FORUM KEADILAN – Mantan Mendikbudristek, Nadiem Anwar Makarim, berencana menghadirkan sebanyak 14 saksi dan 2 orang ahli dalam sidang banding kasus korupsi pengadaan laptop berbasis Chromebook dan Chrome Device Management (CDM).

Hal itu diungkapkan oleh kuasa hukumnya, Ari Yusuf Amir, saat membacakan memori banding di sidang perdana Pengadilan Tinggi DKI Jakarta, Rabu, 5/8/2026.

“Bahwa berdasarkan Pasal 290 KUHAP Tahun 2025, KUHAP yang baru, Terdakwa dalam memori bandingnya dapat meminta agar saksi dan ahli yang telah didengar keterangannya pada tingkat pertama untuk diperiksa kembali oleh Pengadilan Tinggi dan dapat juga mengajukan permintaan terhadap saksi atau ahli yang pada tingkat pertama tidak hadir, disertai dengan alasan mengapa saksi dan ahli tersebut perlu didengar kembali,” kata Amir di ruang sidang.

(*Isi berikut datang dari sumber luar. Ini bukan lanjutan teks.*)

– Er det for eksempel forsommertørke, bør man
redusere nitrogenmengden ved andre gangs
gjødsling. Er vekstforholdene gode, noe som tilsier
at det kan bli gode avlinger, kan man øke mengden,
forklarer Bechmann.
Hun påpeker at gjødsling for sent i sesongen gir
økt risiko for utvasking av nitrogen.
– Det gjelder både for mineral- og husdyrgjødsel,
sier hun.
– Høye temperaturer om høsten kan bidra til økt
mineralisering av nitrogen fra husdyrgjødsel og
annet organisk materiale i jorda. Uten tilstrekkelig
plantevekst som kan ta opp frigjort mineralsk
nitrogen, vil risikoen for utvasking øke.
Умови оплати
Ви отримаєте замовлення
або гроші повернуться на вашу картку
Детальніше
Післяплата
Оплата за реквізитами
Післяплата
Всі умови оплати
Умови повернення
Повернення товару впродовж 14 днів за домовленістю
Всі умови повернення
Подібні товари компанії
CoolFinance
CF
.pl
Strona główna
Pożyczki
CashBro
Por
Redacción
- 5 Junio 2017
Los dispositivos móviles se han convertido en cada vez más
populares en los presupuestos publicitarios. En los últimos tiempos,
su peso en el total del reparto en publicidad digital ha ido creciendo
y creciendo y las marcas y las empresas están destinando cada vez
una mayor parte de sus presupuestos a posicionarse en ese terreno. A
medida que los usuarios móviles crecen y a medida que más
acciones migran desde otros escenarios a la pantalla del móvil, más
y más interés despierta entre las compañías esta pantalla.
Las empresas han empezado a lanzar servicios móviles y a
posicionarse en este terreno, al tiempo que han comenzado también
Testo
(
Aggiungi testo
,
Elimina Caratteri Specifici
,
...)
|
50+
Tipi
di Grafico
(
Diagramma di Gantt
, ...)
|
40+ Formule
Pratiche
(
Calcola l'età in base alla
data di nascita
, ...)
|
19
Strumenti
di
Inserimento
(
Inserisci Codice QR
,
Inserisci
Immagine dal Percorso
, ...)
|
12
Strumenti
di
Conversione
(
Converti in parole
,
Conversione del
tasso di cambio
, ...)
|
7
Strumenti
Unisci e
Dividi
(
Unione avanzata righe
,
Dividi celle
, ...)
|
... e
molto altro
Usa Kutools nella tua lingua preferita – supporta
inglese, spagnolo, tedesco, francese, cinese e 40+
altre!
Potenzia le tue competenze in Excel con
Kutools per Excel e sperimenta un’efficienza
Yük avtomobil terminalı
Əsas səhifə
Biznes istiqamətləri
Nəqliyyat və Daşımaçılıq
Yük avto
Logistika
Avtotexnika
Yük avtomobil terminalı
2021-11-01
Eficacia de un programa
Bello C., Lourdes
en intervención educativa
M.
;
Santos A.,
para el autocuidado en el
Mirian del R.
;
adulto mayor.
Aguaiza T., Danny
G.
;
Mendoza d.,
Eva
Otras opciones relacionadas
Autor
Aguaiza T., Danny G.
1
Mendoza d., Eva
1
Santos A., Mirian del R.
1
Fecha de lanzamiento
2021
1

Adapun sejumlah saksi yang ingin dihadirkan ialah, Andre Soelistyo selaku Direktur Utama PT Aplikasi Karya Anak Bangsa (AKAB) atau PT GoTo periode 2015-2023 dan Komisaris PT AKAB periode 2023-2024.

Saksi lainnya adalah, Bryan Aluwi selaku Direktur Keuangan PT Gojek Indonesia tahun 2014-2016; Raden Ajeng Kusumo Hardiyani selaku Direktur Legal dan Corporate Secretary PT GoTo; Adesti Kamelia Usman selaku Group Head of Finance Accounting PT GoTo.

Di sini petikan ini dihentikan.